In his address to the nation on the New Year’s Eve, Prime Minister Narendra Modi had urged banks to use this opportunity to help the lower middle-class and under-privileged sections.
Banks have wasted no time in following the directive.
From the previous 8.9 per cent to eight per cent now, the country’s largest bank, State Bank of India (SBI), on January 1 announced a reduction of 90 basis points in its marginal cost-based lending rates (MCLR) for one year tenure.
MCLR is the benchmark lending rate at which banks price their loans. The new lending benchmark came into effect from April 1 last year, and has replaced the base rate system.

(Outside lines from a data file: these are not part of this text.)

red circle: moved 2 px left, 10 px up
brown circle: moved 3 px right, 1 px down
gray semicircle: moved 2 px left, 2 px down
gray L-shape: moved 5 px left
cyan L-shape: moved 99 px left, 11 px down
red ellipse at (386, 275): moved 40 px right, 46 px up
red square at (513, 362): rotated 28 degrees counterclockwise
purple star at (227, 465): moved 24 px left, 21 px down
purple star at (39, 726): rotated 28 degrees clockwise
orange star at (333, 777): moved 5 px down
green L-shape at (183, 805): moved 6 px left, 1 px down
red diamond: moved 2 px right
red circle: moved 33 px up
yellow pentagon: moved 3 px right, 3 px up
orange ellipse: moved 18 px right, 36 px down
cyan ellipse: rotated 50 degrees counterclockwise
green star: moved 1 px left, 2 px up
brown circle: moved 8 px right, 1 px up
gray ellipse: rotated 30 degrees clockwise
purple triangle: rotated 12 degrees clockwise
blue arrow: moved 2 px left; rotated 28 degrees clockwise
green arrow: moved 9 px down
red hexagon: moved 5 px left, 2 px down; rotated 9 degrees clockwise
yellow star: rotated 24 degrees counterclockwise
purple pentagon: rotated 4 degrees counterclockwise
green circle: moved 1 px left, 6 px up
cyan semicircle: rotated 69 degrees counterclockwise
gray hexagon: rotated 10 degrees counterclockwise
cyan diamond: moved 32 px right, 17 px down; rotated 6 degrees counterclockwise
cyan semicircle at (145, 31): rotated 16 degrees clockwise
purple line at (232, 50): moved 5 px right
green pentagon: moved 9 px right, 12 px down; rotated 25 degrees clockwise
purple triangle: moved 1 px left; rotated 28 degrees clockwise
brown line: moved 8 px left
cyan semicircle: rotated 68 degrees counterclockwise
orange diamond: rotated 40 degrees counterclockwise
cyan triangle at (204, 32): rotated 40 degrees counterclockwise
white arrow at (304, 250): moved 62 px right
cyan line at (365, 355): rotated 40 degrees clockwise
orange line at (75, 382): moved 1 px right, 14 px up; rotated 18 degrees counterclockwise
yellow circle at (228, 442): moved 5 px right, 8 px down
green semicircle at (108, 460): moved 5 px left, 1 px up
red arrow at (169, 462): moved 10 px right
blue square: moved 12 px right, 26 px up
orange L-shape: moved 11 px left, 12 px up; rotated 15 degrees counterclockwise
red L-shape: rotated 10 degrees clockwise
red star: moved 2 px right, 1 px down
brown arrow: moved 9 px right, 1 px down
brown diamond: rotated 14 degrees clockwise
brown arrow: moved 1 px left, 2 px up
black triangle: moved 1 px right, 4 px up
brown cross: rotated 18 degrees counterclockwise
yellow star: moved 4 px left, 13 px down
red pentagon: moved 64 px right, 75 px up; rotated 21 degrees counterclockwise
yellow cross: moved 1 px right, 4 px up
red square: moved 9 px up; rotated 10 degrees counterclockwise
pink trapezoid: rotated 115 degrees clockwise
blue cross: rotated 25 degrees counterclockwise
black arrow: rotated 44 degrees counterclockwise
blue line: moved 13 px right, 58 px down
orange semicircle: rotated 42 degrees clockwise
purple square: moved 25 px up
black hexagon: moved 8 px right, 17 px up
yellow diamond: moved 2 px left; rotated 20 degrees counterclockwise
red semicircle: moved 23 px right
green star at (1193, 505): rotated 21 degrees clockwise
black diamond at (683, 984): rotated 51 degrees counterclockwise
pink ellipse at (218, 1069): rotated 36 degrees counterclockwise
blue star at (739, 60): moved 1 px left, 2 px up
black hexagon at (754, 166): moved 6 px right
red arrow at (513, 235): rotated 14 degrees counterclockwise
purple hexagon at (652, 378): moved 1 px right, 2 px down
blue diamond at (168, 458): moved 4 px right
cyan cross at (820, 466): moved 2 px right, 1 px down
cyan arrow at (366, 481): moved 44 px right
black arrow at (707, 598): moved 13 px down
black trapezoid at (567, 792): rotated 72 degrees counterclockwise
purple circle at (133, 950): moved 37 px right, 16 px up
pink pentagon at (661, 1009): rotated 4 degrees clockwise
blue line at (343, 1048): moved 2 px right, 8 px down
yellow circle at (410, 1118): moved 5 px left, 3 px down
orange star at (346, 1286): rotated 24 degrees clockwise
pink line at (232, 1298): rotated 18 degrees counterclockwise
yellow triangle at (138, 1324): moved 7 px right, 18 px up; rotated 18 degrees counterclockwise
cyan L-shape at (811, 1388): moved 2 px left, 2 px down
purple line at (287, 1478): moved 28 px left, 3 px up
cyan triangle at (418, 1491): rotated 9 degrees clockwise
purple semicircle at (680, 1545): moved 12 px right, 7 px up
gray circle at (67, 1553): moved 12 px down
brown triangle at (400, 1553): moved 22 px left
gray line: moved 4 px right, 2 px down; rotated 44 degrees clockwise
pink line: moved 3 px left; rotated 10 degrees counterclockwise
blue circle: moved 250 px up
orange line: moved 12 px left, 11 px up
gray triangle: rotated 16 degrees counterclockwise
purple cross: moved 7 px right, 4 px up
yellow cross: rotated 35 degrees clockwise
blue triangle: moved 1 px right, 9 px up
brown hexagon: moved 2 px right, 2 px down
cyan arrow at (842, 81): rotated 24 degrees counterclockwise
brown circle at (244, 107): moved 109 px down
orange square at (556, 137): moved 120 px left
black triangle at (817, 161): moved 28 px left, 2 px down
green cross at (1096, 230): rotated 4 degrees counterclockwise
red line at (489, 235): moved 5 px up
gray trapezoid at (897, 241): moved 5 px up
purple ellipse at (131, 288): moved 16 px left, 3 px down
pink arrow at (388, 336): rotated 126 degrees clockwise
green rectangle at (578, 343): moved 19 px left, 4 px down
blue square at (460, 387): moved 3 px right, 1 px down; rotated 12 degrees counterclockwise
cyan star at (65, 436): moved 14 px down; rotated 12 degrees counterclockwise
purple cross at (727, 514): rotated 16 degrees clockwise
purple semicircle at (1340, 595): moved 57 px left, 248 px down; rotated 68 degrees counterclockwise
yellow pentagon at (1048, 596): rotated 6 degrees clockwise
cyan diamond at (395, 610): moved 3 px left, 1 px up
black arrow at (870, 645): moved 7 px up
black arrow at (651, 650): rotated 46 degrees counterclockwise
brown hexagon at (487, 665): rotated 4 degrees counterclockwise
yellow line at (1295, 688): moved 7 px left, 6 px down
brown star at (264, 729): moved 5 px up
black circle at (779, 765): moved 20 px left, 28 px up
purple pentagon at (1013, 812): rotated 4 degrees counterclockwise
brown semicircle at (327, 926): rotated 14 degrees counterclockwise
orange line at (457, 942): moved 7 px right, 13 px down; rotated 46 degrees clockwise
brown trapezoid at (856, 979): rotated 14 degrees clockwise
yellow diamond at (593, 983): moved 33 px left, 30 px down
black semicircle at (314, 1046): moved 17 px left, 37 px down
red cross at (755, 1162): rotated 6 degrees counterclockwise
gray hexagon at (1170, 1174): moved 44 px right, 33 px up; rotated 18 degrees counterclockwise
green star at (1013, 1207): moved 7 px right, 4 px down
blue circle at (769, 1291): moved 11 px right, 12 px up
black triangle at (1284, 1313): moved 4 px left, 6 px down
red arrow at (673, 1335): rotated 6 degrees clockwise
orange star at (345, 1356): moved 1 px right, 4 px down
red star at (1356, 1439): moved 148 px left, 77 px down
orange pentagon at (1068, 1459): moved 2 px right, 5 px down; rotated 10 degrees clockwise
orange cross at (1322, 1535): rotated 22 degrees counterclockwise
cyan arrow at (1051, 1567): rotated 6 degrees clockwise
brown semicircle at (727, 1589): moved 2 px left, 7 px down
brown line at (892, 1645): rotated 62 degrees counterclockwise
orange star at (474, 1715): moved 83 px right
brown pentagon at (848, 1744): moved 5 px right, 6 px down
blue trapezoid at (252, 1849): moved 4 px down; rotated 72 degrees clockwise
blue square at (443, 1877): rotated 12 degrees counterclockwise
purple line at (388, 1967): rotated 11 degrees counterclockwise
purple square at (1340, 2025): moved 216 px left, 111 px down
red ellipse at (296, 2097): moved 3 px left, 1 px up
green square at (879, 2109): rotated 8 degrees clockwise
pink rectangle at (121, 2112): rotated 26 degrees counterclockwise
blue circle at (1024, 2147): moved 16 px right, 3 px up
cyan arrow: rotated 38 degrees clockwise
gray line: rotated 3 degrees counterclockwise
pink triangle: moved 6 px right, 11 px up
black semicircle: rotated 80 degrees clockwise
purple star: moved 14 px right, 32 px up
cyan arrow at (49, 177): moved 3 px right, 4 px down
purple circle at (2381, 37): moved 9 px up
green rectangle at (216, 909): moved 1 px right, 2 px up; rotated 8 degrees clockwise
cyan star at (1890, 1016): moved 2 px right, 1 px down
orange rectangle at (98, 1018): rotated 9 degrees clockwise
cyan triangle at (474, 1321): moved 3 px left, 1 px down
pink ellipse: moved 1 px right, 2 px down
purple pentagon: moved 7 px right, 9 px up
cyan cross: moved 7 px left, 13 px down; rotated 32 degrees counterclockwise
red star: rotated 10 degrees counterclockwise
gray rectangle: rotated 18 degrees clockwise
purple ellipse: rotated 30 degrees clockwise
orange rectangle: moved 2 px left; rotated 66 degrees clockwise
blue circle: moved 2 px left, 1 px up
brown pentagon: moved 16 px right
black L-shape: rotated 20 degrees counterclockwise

Similarly, Punjab National Bank (PNB) has slashed rates by 70 basis points — from 9.15 per cent to 8.45 percent.
Another state lender Union Bank of India has implemented a 65-basis points rate cut. The rates, at which the bank will be lending now, stand at 8.65 per cent.
Private lender, ICICI Bank, has also reduced rates by 45 basis points — from 9.1 per cent to 8.65 per cent.
IDBI Bank has, on the other hand, reduced lending rates by 15 basis points and the would be extending new loans at an interest rate of 9.15 per cent.
While all fresh loans will be issued based on revised rates, existing borrowers will have to get their loans reviewed to avail of the benefits.